We cannot turn back the clock. It is hard to find examples of countries that have reversed a declining manufacturing share of GDP. The struggles of car manufacturers show the pressing need to hold on to what we have got. We would have done better if we had held on to more manufacturing in the past.
PS
A long time ago, I wrote a book called North and South, on Britain’s regional divide. That is not a plug; sadly, it has been out of print for many years, though there may still be one or two copies knocking around in charity shops.
Anyway, in the book all those years ago, I decided that the economic “South” of the UK consisted of six of the official regions: London, the South East, the East of England, the South West, the West Midlands and East Midlands. The rest of the UK’s regions and countries were the economic “North”. And yes, I was aware that South Wales is more southerly than some of those regions. But when the book was written, the division worked pretty well.

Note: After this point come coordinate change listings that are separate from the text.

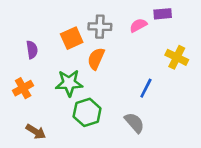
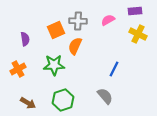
purple rectangle: (163, 14) -> (135, 11), moved
yellow cross: (177, 57) -> (138, 34), moved
green hexagon: (87, 112) -> (63, 100), moved

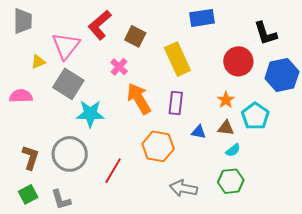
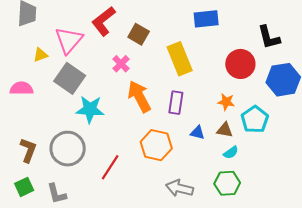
orange star: (226, 100) -> (226, 102), turned -30

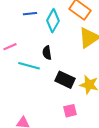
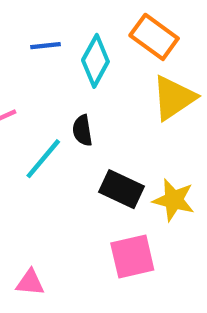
cyan line: (29, 66) -> (43, 159), turned -65
pink square: (70, 111) -> (132, 256), size x1.5

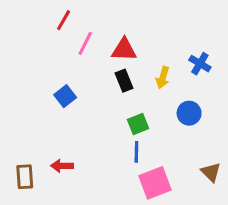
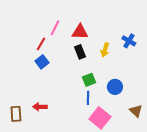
red line: (64, 20) -> (41, 44), moved
blue circle: (189, 113) -> (115, 87), moved
pink square: (155, 183) -> (100, 118), turned -30

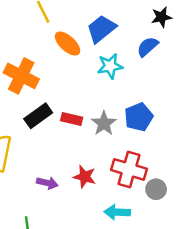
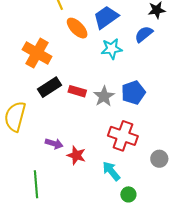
red star: (85, 177) -> (76, 155), moved
gray circle: (156, 189) -> (159, 159), moved
cyan arrow: (117, 212) -> (111, 171), turned 45

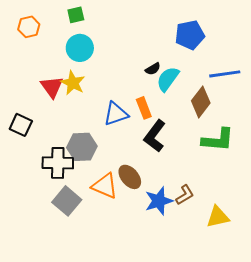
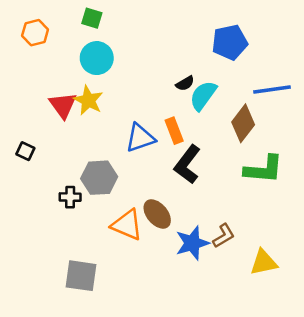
green square: (76, 15) -> (92, 18), turned 30
black square: (21, 125) -> (25, 151), size x0.7
black cross: (58, 163) -> (70, 197), size x0.6
gray square: (67, 201) -> (81, 276), moved, turned -32

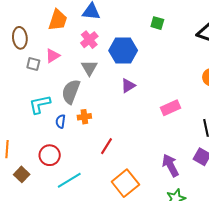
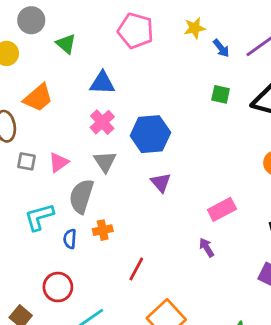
orange trapezoid: (58, 20) -> (38, 98), moved, turned 35
green square: (157, 23) -> (221, 94), moved
pink triangle: (53, 56) -> (59, 162), moved
purple triangle: (128, 86) -> (161, 182), turned -35
purple arrow: (170, 165) -> (207, 247), moved, size x0.6

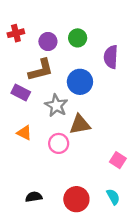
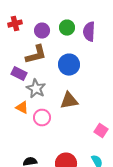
purple semicircle: (111, 57) -> (89, 32), moved
gray star: (56, 106) -> (36, 89), moved
pink circle: (59, 143) -> (42, 118), moved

Anyway, having spent a few days in Derbyshire, part of the East Midlands, I have decided — how shall I put it? — that quite a lot of it is definitely northern, and not only because of the way people speak. Indeed, parts of Derbyshire are north of Sheffield, which is definitely in the North. The official regions of the UK are perhaps not subtle enough. The people of Stoke, in the West Midlands, would never see themselves as being part of the South.
It is not the only thing that has changed. The latest detailed regional GDP figures from the Office for National Statistics, published in the spring, are for 2023. They show that GDP per head in the East Midlands (£31,446) and West Midlands (£32,077) are both below Yorkshire and the Humber (£32,625) and the North West (£35,635). Even Northern Ireland, £32,944, did better. Scotland has always been an outlier, in a good way: its GDP per head in 2023 was £37,192.
Does this suggest that levelling up has been a reality, or merely that the poor old Midlands are doing badly? I suspect the latter. It is still the case that London (£69,077) is off the scale compared to the rest of the country, while the rest of the South East is on £41,319. The North East (£28,583) and Wales (£29,316) show that we still have a regional problem in this country.